HMI: Hierarchical Knowledge Management for Efficient Multi-Tenant Inference in Pretrained Language Models
Zhang, Jun, Wang, Jue, Li, Huan, Shou, Lidan, Chen, Ke, Chen, Gang, Xie, Qin, Xie, Guiming, Gong, Xuejian
The significant computational demands of pretrained language models (PLMs), which often require dedicated hardware, present a substantial challenge in serving them efficiently, especially in multi-tenant environments.

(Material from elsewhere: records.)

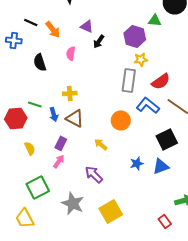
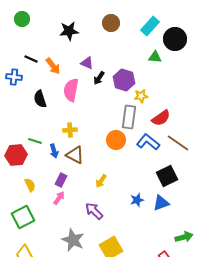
purple hexagon: (135, 36) -> (124, 80), moved
pink semicircle: (71, 53) -> (71, 90), size x1.6
orange circle: (121, 120) -> (116, 140), moved
yellow arrow: (101, 144) -> (101, 181), turned -96
green square: (38, 187) -> (23, 217), moved

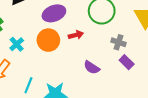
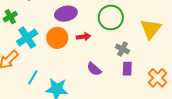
cyan cross: (17, 44) -> (27, 38), size x1.5
purple rectangle: (127, 62) -> (127, 69), turned 40

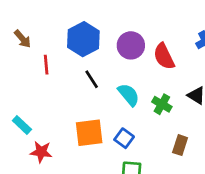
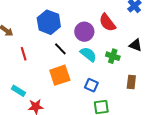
purple circle: (131, 45) -> (84, 32), moved
red line: (46, 65) -> (24, 54), moved
orange square: (89, 133) -> (60, 75), moved

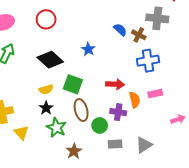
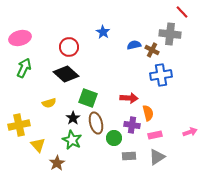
red circle: (46, 19) -> (69, 47), moved
blue semicircle: (120, 30) -> (134, 45), turned -56
blue star: (88, 49) -> (103, 32), moved
yellow semicircle: (46, 89) -> (49, 103), moved
pink rectangle: (155, 94) -> (155, 135), moved
black star: (46, 108) -> (73, 118), moved
brown star: (74, 151) -> (57, 163), moved

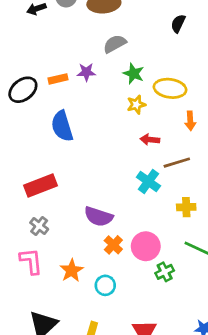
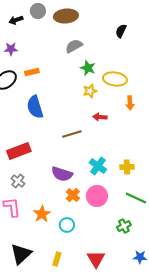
purple star: (86, 72) -> (11, 49), moved
brown line: (177, 163) -> (72, 134), moved
cyan cross: (148, 181) -> (98, 166), moved
green cross: (165, 272) -> (124, 226), moved

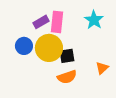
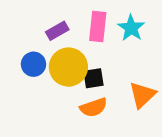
pink rectangle: (57, 22) -> (98, 27), moved
orange triangle: (102, 68) -> (142, 95), size x1.5

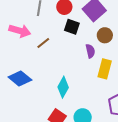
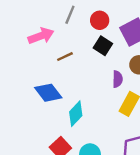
pink arrow: (20, 31) -> (41, 36), turned -50
blue diamond: (20, 78) -> (48, 93), moved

To address this, we introduce HMI, a Hierarchical knowledge management-based Multi-tenant Inference system, designed to manage tenants with distinct PLMs resource-efficiently. Our approach is three-fold: Firstly, we categorize PLM knowledge into general, domain-specific, and task-specific. Leveraging insights on knowledge acquisition across different model layers, we construct hierarchical PLMs (hPLMs) by extracting and storing knowledge at different levels, significantly reducing GPU memory usage per tenant. Secondly, we establish hierarchical knowledge management for hPLMs generated by various tenants in HMI. We manage domain-specific knowledge with acceptable storage increases by constructing and updating domain-specific knowledge trees based on frequency. We manage task-specific knowledge within limited GPU memory through parameter swapping. Finally, we propose system optimizations to enhance resource utilization and inference throughput. These include fine-grained pipelining via hierarchical knowledge prefetching to overlap CPU and I/O operations with GPU computations, and optimizing parallel implementations with batched matrix multiplications. Our experimental results demonstrate that the proposed HMI can efficiently serve up to 10,000 hPLMs (hBERTs and hGPTs) on a single GPU, with only a negligible compromise in accuracy.